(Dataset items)
--- START ---
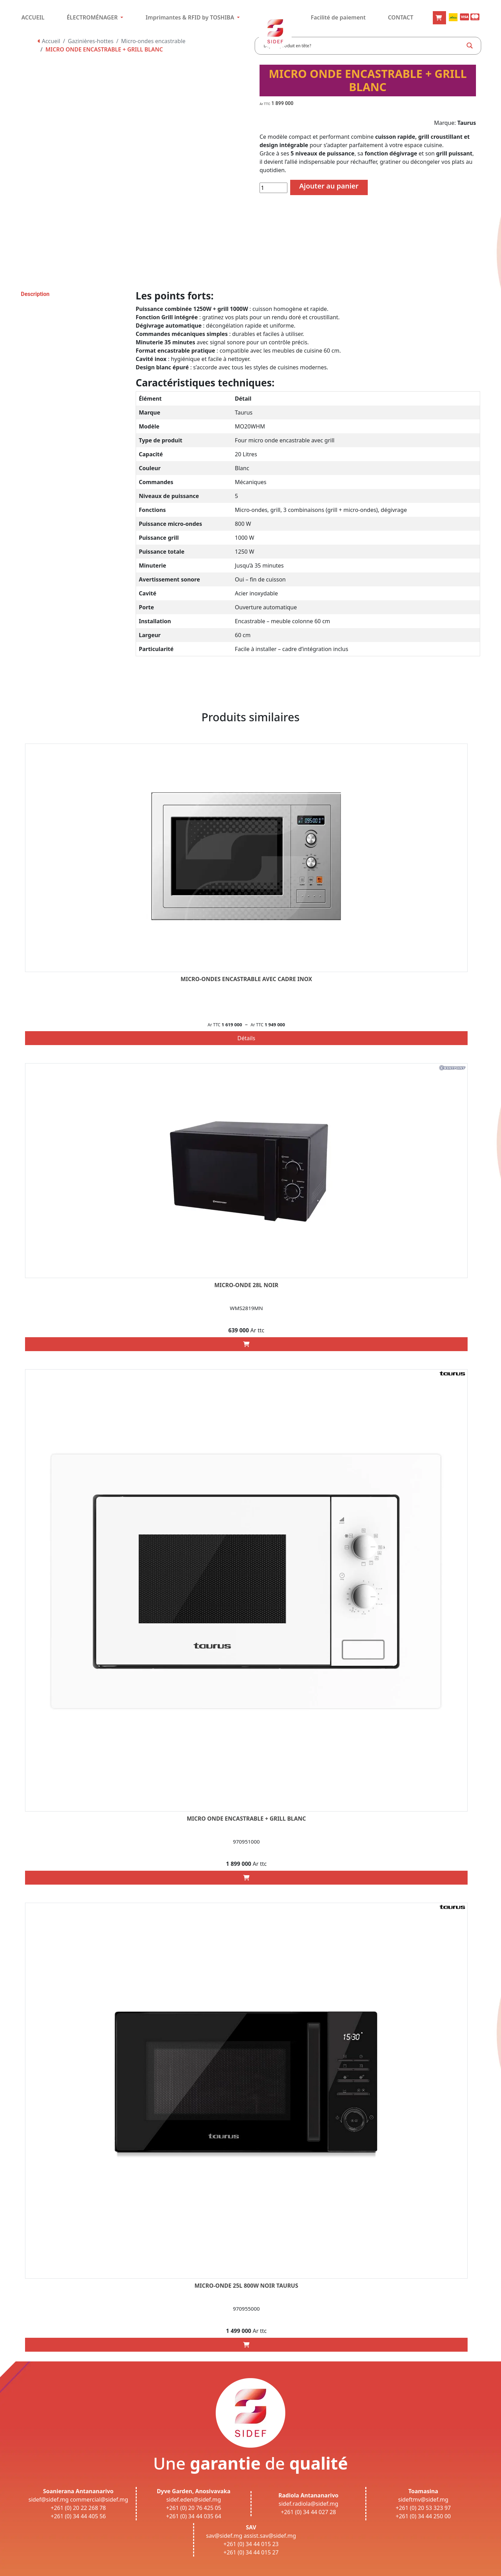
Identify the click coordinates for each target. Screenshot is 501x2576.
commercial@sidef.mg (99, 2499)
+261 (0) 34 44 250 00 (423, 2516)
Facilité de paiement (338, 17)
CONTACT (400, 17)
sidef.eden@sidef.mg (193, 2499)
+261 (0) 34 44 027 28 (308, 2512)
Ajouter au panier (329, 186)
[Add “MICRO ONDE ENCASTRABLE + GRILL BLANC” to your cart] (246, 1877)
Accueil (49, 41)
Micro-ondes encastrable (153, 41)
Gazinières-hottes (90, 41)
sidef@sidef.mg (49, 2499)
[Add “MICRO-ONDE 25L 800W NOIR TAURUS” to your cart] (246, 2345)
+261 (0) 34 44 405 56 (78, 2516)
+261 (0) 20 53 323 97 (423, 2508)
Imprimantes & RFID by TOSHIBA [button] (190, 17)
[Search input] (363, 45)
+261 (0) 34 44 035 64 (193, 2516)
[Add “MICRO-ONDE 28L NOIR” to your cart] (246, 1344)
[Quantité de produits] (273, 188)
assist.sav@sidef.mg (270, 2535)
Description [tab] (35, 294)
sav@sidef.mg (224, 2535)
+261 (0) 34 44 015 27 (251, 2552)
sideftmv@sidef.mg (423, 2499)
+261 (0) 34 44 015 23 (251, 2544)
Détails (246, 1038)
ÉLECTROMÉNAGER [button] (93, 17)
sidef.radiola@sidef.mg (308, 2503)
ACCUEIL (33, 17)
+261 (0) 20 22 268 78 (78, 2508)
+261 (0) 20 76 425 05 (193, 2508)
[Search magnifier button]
--- END ---
**TASK PROMPT**
Would you write out every record word for word, leaving no picture in?

**OUTPUT BELOW**
Identify the click coordinates for each target. Screenshot is 501x2576.
commercial@sidef.mg (99, 2499)
+261 (0) 34 44 250 00 (423, 2516)
Facilité de paiement (338, 17)
CONTACT (400, 17)
sidef.eden@sidef.mg (193, 2499)
+261 (0) 34 44 027 28 (308, 2512)
Ajouter au panier (329, 186)
[Add “MICRO ONDE ENCASTRABLE + GRILL BLANC” to your cart] (246, 1877)
Accueil (49, 41)
Micro-ondes encastrable (153, 41)
Gazinières-hottes (90, 41)
sidef@sidef.mg (49, 2499)
[Add “MICRO-ONDE 25L 800W NOIR TAURUS” to your cart] (246, 2345)
+261 (0) 34 44 405 56 (78, 2516)
+261 (0) 20 53 323 97 (423, 2508)
Imprimantes & RFID by TOSHIBA [button] (190, 17)
[Search input] (363, 45)
+261 (0) 34 44 035 64 (193, 2516)
[Add “MICRO-ONDE 28L NOIR” to your cart] (246, 1344)
[Quantité de produits] (273, 188)
assist.sav@sidef.mg (270, 2535)
Description [tab] (35, 294)
sav@sidef.mg (224, 2535)
+261 (0) 34 44 015 27 (251, 2552)
sideftmv@sidef.mg (423, 2499)
+261 (0) 34 44 015 23 (251, 2544)
Détails (246, 1038)
ÉLECTROMÉNAGER [button] (93, 17)
sidef.radiola@sidef.mg (308, 2503)
ACCUEIL (33, 17)
+261 (0) 20 22 268 78 (78, 2508)
+261 (0) 20 76 425 05 (193, 2508)
[Search magnifier button]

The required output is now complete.